Evaporation of water from the soil and other surfaces, and from water droplets sprayed through the air during sprinkler operation, can also provide significant cooling on hot days.
Evapotranspiration (ET) estimates the amount of water that moves into the atmosphere via the combined processes of evaporation and transpiration. It’s an important concept in agriculture because it helps to predict crop water needs, and it’s a useful factor in irrigation scheduling.
Estimates of crop ET rates are provided by public agencies in most agricultural regions. In the Columbia Basin, this service is provided by Washington State University’s AgWeatherNet (AWN). AWN estimates crop ET rates for more than 40 different crops, including potatoes. The system uses weather data (wind, temperature, humidity, and solar radiation) to calculate a reference ET. This is multiplied by crop coefficients, that are specific to the crop and its current growth stage, to estimate crop ET.
Irrigating to match crop ET keeps plants hydrated and maximizes cooling on hot days.
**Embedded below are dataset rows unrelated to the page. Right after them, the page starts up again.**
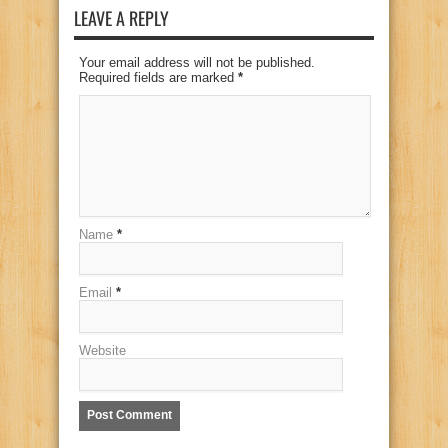
LEAVE A REPLY
Your email address will not be published.
Required fields are marked
*
Name
*
Email
*
Website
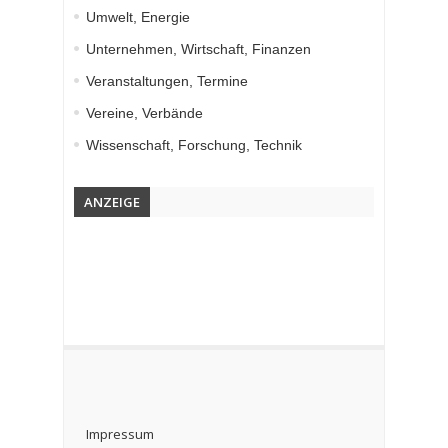
Umwelt, Energie
Unternehmen, Wirtschaft, Finanzen
Veranstaltungen, Termine
Vereine, Verbände
Wissenschaft, Forschung, Technik
ANZEIGE
Impressum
It involves applying more water and/or irrigating more frequently when it’s hot. Growers should look at weather forecasts and study crop ET charts to anticipate water needs when heat waves are expected. This can be particularly important when irrigating large acreages using systems that can take days, instead of hours, to deliver water to the entire crop.
Crop ET rates can increase dramatically when temperatures rise. I’ve seen daily potato ET in the Columbia Basin increase from 0.3-inches of water to 0.65-inches of water during extreme heat. It can be difficult to match crop ET with irrigation when the plants are using this much water, especially when heat waves are prolonged. But most irrigation systems in the region were designed with the capacity to keep up with these rather high peak water use rates.
Extension irrigation specialists from the land grant universities in Washington, Oregon, and Idaho developed a web-based tool to help growers design irrigation systems with the capacity to keep up with crop water use, without over-designing the system. Growers select their crop, a weather station, and soil texture, and input irrigation system efficiency (80% is default), run time (95% is default), and days to catch up for breakdown (two days is default). Then, the tool determines the minimum design capacity (in gpm/acre) to meet these parameters.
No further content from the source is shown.